Your task:
Print all the data below exactly, without images.

(Recorded data Opens)

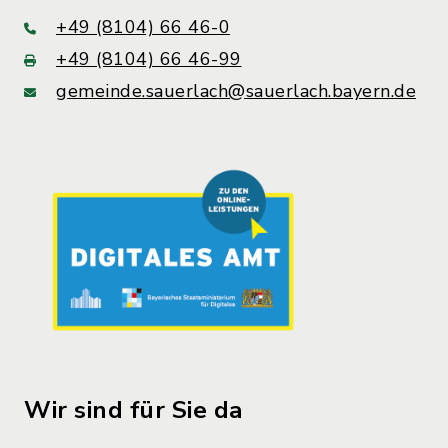
+49 (8104) 66 46-0
+49 (8104) 66 46-99
gemeinde.sauerlach@sauerlach.bayern.de
Wir sind für Sie da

(Recorded data Closes)

Expected answer:
+49 (8104) 66 46-0
+49 (8104) 66 46-99
gemeinde.sauerlach@sauerlach.bayern.de
Wir sind für Sie da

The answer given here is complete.